# Task prompt
Lift every line from the entries that includes the word "critical".
= Beginning of Section =
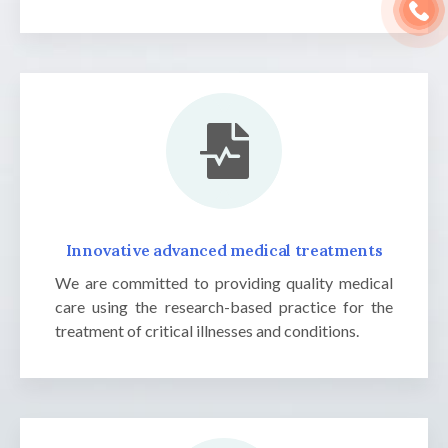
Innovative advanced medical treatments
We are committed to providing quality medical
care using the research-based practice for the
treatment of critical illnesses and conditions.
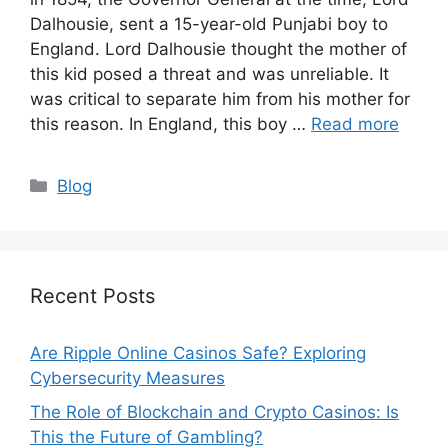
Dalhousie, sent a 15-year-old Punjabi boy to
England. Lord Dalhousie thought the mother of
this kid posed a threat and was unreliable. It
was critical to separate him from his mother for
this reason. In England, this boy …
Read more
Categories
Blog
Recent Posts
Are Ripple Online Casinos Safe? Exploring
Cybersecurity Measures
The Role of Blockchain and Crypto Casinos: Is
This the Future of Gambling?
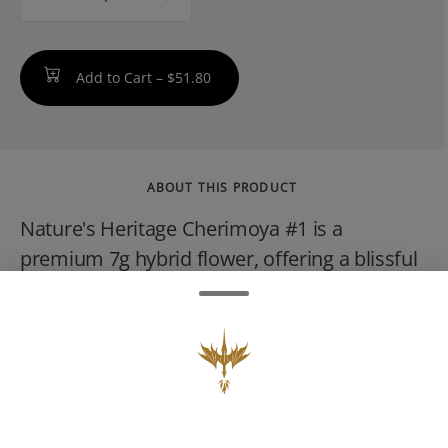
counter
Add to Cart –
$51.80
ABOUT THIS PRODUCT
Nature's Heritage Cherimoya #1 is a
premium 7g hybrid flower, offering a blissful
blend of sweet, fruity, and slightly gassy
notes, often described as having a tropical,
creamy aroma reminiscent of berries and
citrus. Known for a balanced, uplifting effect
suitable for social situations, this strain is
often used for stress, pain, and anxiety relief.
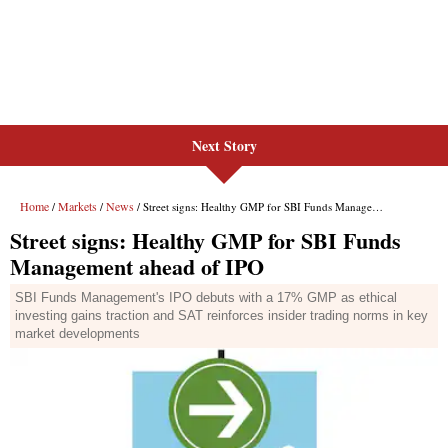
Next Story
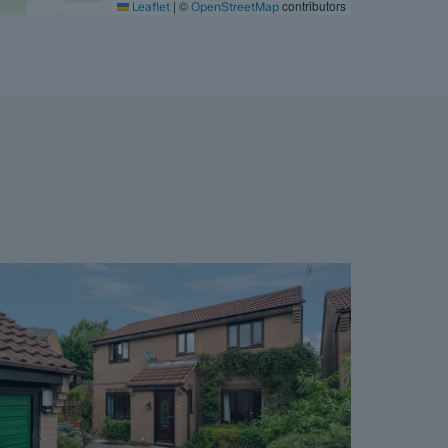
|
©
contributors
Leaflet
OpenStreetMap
= End of Section =
# Finished exercise
treatment of critical illnesses and conditions.
was critical to separate him from his mother for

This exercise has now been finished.